▽
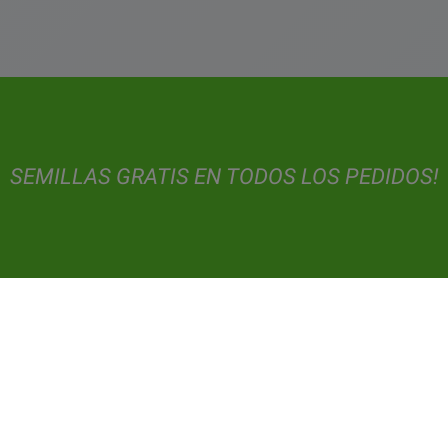
SEMILLAS GRATIS EN TODOS LOS PEDIDOS!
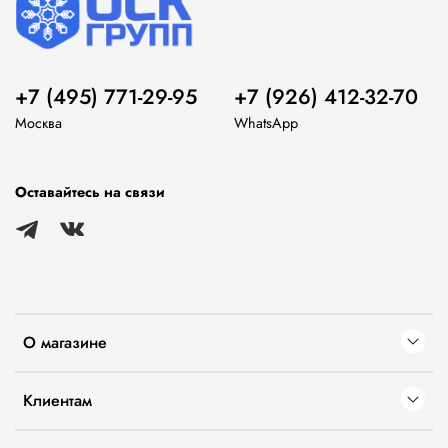
+7 (495) 771-29-95
+7 (926) 412-32-70
Москва
WhatsApp
Оставайтесь на связи
О магазине
Клиентам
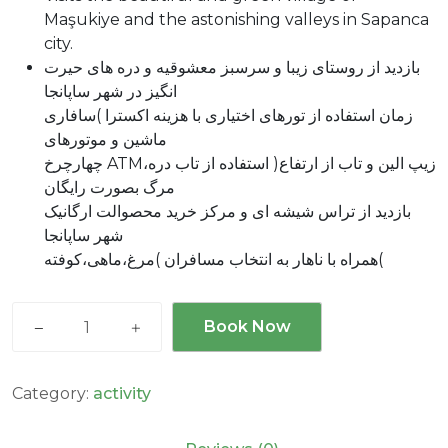
Maşukiye and the astonishing valleys in Sapanca
city.
بازدید از روستای زیبا و سرسبز معشوقیه و دره های حیرت
انگیز در شهر ساپانجا
زمان استفاده از تورهای اختیاری با هزینه اکسترا )سافاری
ماشین و موتورهای
چهارچرخ ATM،زیپ الین و تاب از ارتفاع( استفاده از تاب دره
مرگ بصورت رایگان
بازدید از تراس شیشه ای و مرکز خرید محصوالت ارگانیک
شهر ساپانجا
همراه با ناهار به انتخاب مسافران )مرغ،ماهی،کوفته(
Sapanca
Book Now
Tour
ساپانجا
quantity
Category:
activity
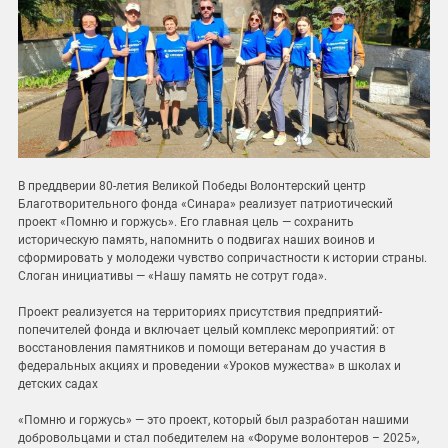
В преддверии 80-летия Великой Победы Волонтерский центр
Благотворительного фонда «Синара» реализует патриотический
проект «Помню и горжусь». Его главная цель — сохранить
историческую память, напомнить о подвигах наших воинов и
сформировать у молодежи чувство сопричастности к истории страны.
Слоган инициативы — «Нашу память не сотрут года».
Проект реализуется на территориях присутствия предприятий-
попечителей фонда и включает целый комплекс мероприятий: от
восстановления памятников и помощи ветеранам до участия в
федеральных акциях и проведении «Уроков мужества» в школах и
детских садах
«Помню и горжусь» — это проект, который был разработан нашими
добровольцами и стал победителем на «Форуме волонтеров – 2025»,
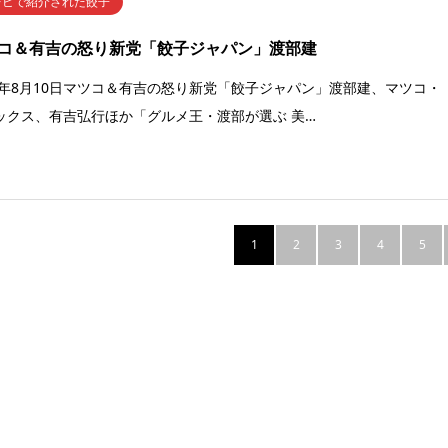
レビで紹介された餃子
コ＆有吉の怒り新党「餃子ジャパン」渡部建
16年8月10日マツコ＆有吉の怒り新党「餃子ジャパン」渡部建、マツコ・
ックス、有吉弘行ほか「グルメ王・渡部が選ぶ 美…
1
2
3
4
5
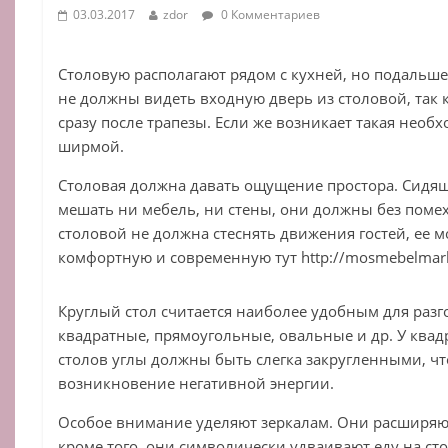
03.03.2017
zdor
0 Комментариев
Столовую располагают рядом с кухней, но подальше
не должны видеть входную дверь из столовой, так к
сразу после трапезы. Если же возникает такая необх
ширмой.
Столовая должна давать ощущение простора. Сидя
мешать ни мебель, ни стены, они должны без помех 
столовой не должна стеснять движения гостей, ее 
комфортную и современную тут http://mosmebelmarket
Круглый стол считается наиболее удобным для раз
квадратные, прямоугольные, овальные и др. У ква
столов углы должны быть слегка закругленными, чт
возникновение негативной энергии.
Особое внимание уделяют зеркалам. Они расширяю
кроме того, они символически удваивают еду на сто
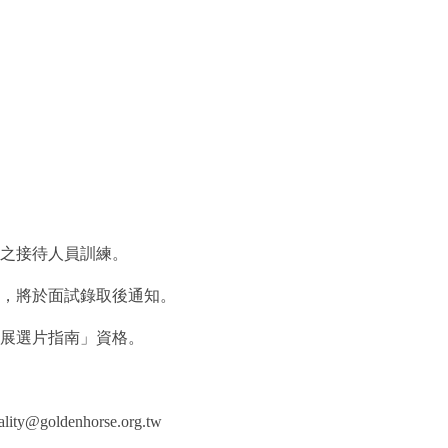
行之接待人員訓練。
，將於面試錄取後通知。
影展選片指南」資格。
@goldenhorse.org.tw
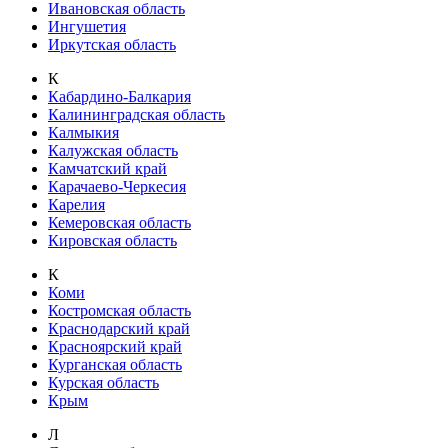
Ивановская область
Ингушетия
Иркутская область
К
Кабардино-Балкария
Калининградская область
Калмыкия
Калужская область
Камчатский край
Карачаево-Черкесия
Карелия
Кемеровская область
Кировская область
К
Коми
Костромская область
Краснодарский край
Красноярский край
Курганская область
Курская область
Крым
Л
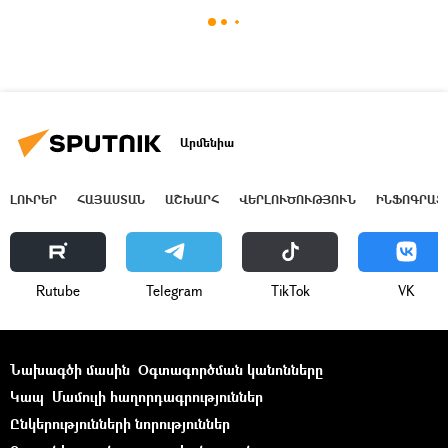
Արմենիա
ԼՈՒՐԵՐ
ՀԱՅԱՍՏԱՆ
ԱՇԽԱՐՀ
ՎԵՐԼՈՒԾՈՒԹՅՈՒՆ
ԻՆՖՈԳՐԱՖ
Rutube
Telegram
ТikТоk
VK
Նախագծի մասին
Օգտագործման կանոնները
Կապ
Մամուլի հաղորդագրություններ
Ընկերությունների նորություններ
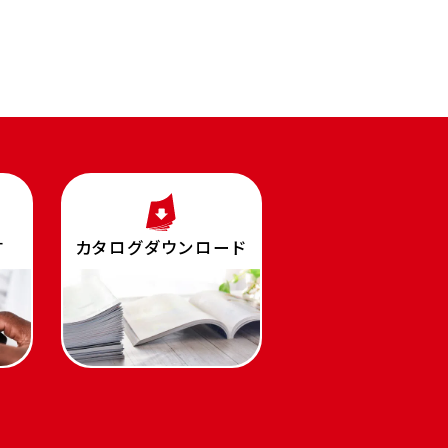
す
カタログダウンロード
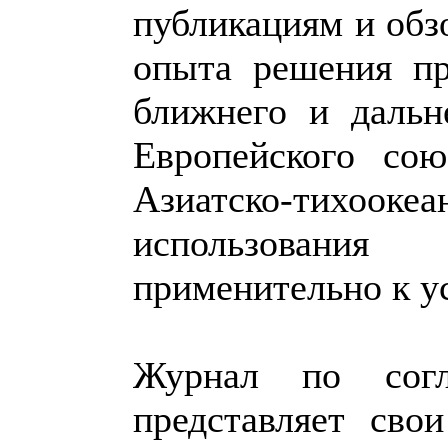
публикациям и обз
опыта решения пр
ближнего и дальн
Европейского сою
Азиатско-тихоокеа
использования 
применительно к у
Журнал по согл
представляет сво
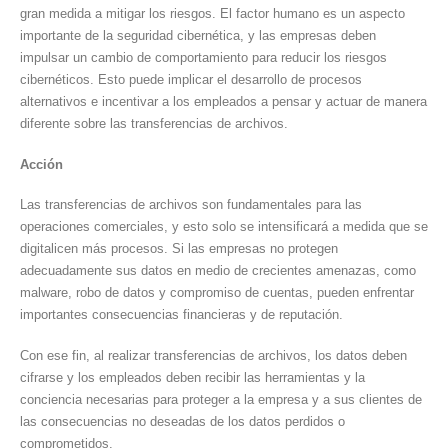
gran medida a mitigar los riesgos. El factor humano es un aspecto
importante de la seguridad cibernética, y las empresas deben
impulsar un cambio de comportamiento para reducir los riesgos
cibernéticos. Esto puede implicar el desarrollo de procesos
alternativos e incentivar a los empleados a pensar y actuar de manera
diferente sobre las transferencias de archivos.
Acción
Las transferencias de archivos son fundamentales para las
operaciones comerciales, y esto solo se intensificará a medida que se
digitalicen más procesos. Si las empresas no protegen
adecuadamente sus datos en medio de crecientes amenazas, como
malware, robo de datos y compromiso de cuentas, pueden enfrentar
importantes consecuencias financieras y de reputación.
Con ese fin, al realizar transferencias de archivos, los datos deben
cifrarse y los empleados deben recibir las herramientas y la
conciencia necesarias para proteger a la empresa y a sus clientes de
las consecuencias no deseadas de los datos perdidos o
comprometidos.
△
> _Activity_
Report, from the entries above, each line where "empresas" is found.

> _Answer space_
importante de la seguridad cibernética, y las empresas deben
digitalicen más procesos. Si las empresas no protegen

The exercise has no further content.